> PROBLEM TO SOLVE
Look for the line with "Estatística (IBGE) e"; please transcribe it and every later line in the entries exactly, up to the end, leaving pictures out.

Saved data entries
========

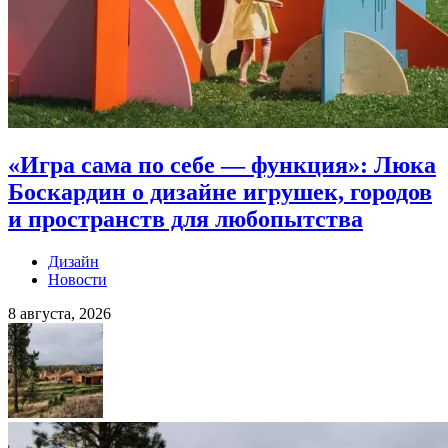
«Игра сама по себе — функция»: Люка
Боскардин о дизайне игрушек, городов
и пространств для любопытства
Дизайн
Новости
8 августа, 2026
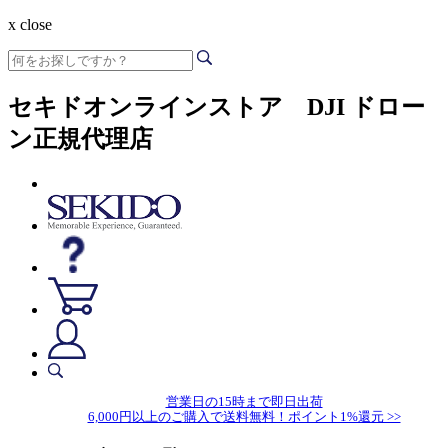
x close
セキドオンラインストア DJI ドロー
ン正規代理店
営業日の15時まで即日出荷
6,000円以上のご購入で送料無料！ポイント1%還元 >>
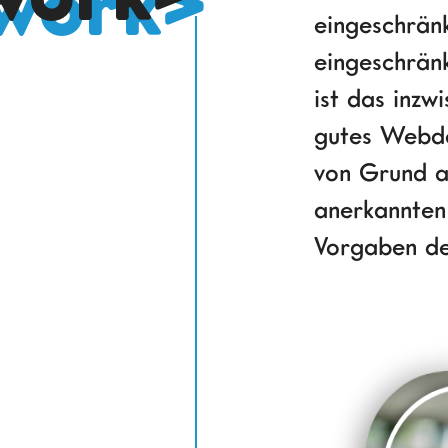
eingeschrän
eingeschrän
ist das inzwi
gutes Webde
von Grund a
anerkannte
Vorgaben d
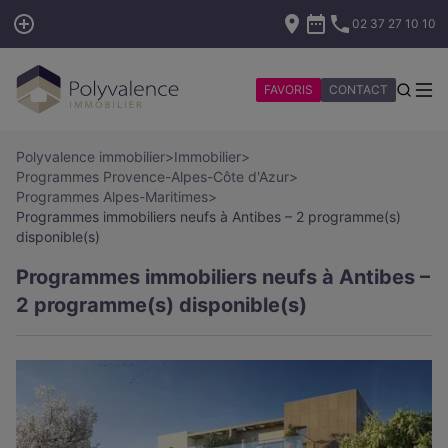
02 37 27 10 10
FAVORIS
CONTACT
Polyvalence immobilier
>
Immobilier
>
Programmes Provence-Alpes-Côte d'Azur
>
Programmes Alpes-Maritimes
>
Programmes immobiliers neufs à Antibes – 2 programme(s)
disponible(s)
Programmes immobiliers neufs à Antibes –
2 programme(s) disponible(s)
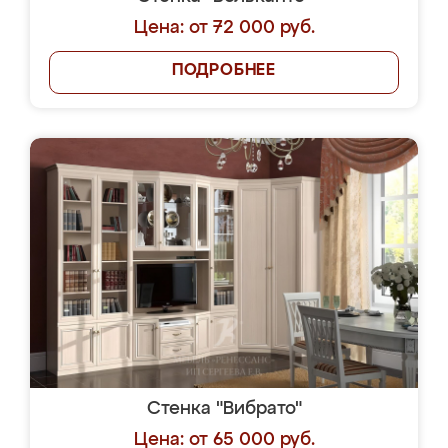
Цена: от 72 000 руб.
ПОДРОБНЕЕ
Стенка "Вибрато"
Цена: от 65 000 руб.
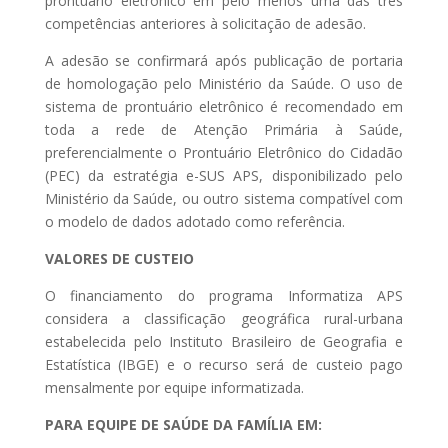
prontuário eletrônico em pelo menos uma das três
competências anteriores à solicitação de adesão.
A adesão se confirmará após publicação de portaria
de homologação pelo Ministério da Saúde. O uso de
sistema de prontuário eletrônico é recomendado em
toda a rede de Atenção Primária à Saúde,
preferencialmente o Prontuário Eletrônico do Cidadão
(PEC) da estratégia e-SUS APS, disponibilizado pelo
Ministério da Saúde, ou outro sistema compatível com
o modelo de dados adotado como referência.
VALORES DE CUSTEIO
O financiamento do programa Informatiza APS
considera a classificação geográfica rural-urbana
estabelecida pelo Instituto Brasileiro de Geografia e
Estatística (IBGE) e o recurso será de custeio pago
mensalmente por equipe informatizada.
PARA EQUIPE DE SAÚDE DA FAMÍLIA EM:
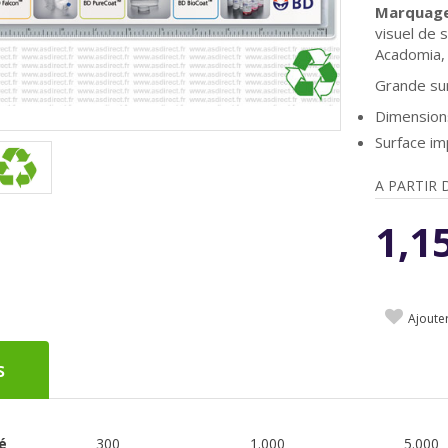
Marquage 
visuel de 
Acadomia, 
Grande sur
Dimensions
Surface i
A PARTIR 
1,1
Ajoute
s
é
300
1.000
5.000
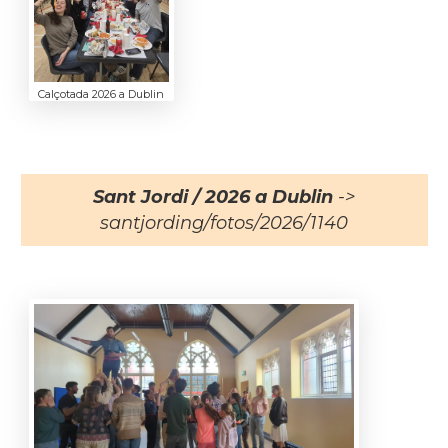
Calçotada 2026 a Dublin
Sant Jordi / 2026 a Dublin
->
santjording/fotos/2026/1140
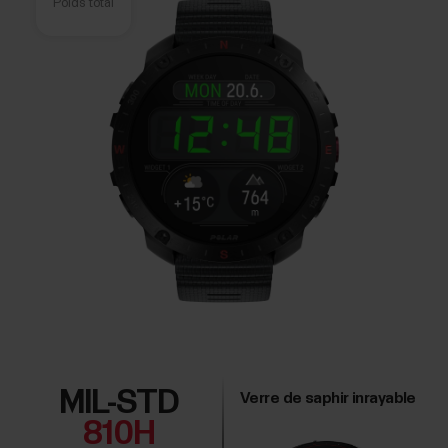
Poids total
MIL-STD
Verre de saphir inrayable
810H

========

> WRITTEN SOLUTION
Estatística (IBGE) e o recurso será de custeio pago
mensalmente por equipe informatizada.
PARA EQUIPE DE SAÚDE DA FAMÍLIA EM:
Marquage 
visuel de 
Acadomia, 
Grande sur
Dimensions
Surface i
A PARTIR 
1,1
Ajoute
s
é
300
1.000
5.000
Calçotada 2026 a Dublin
Sant Jordi / 2026 a Dublin
->
santjording/fotos/2026/1140
Poids total
MIL-STD
Verre de saphir inrayable
810H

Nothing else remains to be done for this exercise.